I’ve set the Flying Spur to sport mode on the Hakone Nanamagari. Part of the old Tokaido route 732 this series of epic switchbacks is famously beloved of thrill-seeking drifters but I’m taking the perilous hairpins at my own pace. Stopping for a teabreak I notice some modest stone steps beckoning me down into the Hakone Forest.

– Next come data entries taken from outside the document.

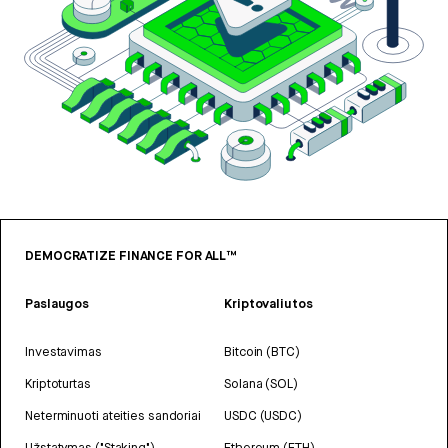
DEMOCRATIZE FINANCE FOR ALL™
Paslaugos
Kriptovaliutos
Investavimas
Bitcoin (BTC)
Kriptoturtas
Solana (SOL)
Neterminuoti ateities sandoriai
USDC (USDC)
Užstatymas ("Staking")
Ethereum (ETH)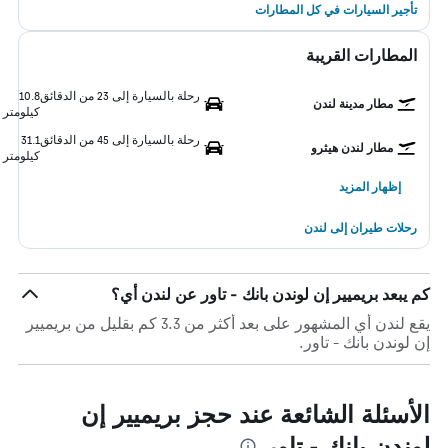
تأجير السيارات في كل المطارات
المطارات القريبة
رحلة بالسيارة إلى 23 من الدقائق
10.8
مطار مدينة لندن
كيلومتر
رحلة بالسيارة إلى 45 من الدقائق
31.1
مطار لندن هيثرو
كيلومتر
إظهار المزيد
رحلات طيران إلى لندن
كم يبعد بريميير إن لوندن بانك - تاور عن لندن أي؟
يقع لندن أي المشهور على بعد أكثر من 3.3 كم بقليل من بريميير
إن لوندن بانك - تاور.
الأسئلة الشائعة عند حجز بريميير إن
لوندن بانك - تاور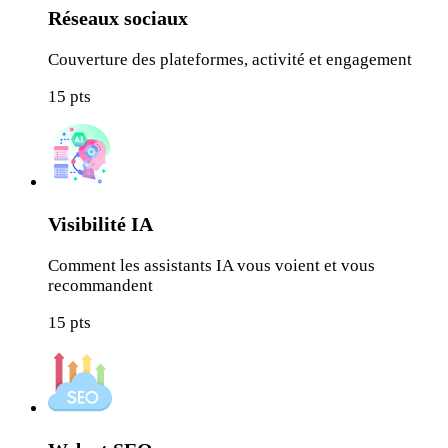
Réseaux sociaux
Couverture des plateformes, activité et engagement
15
pts
Visibilité IA
Comment les assistants IA vous voient et vous
recommandent
15
pts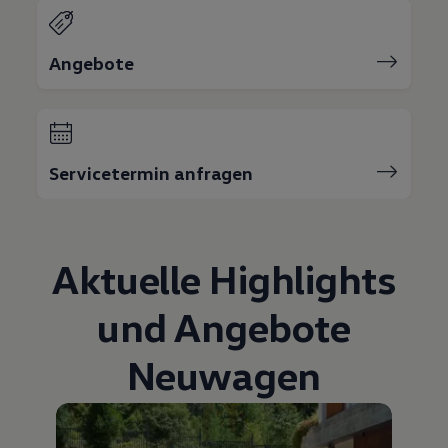
Bulli Magazin
Fahrzeugabholung ab Werk
Uptime
Angebote
Servicetermin anfragen
Aktuelle Highlights
und Angebote
Neuwagen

At the bottom I find a tranquil little dell. It is somehow sublime and entirely ordinary at the same time. In Shinto it is believed that crossing into the forest is passing into the realm of the divine so there are often norii gates at the entrance. But here I just find a simple wooden bench surrounded by cinder black trunks and everywhere every kind of green. Leaves gossip high above me and the scene is alive with what the Japanese call komorebi, sunlight falling through leaves. I remove my shoes and press my toes into the cool suede moss of the forest floor. I watch a dusty black ant pause on a branch, waving his antennae this way and that. I inhale the spiky pines perfuming the air, feeling my anxieties ebb away. And I close my eyes.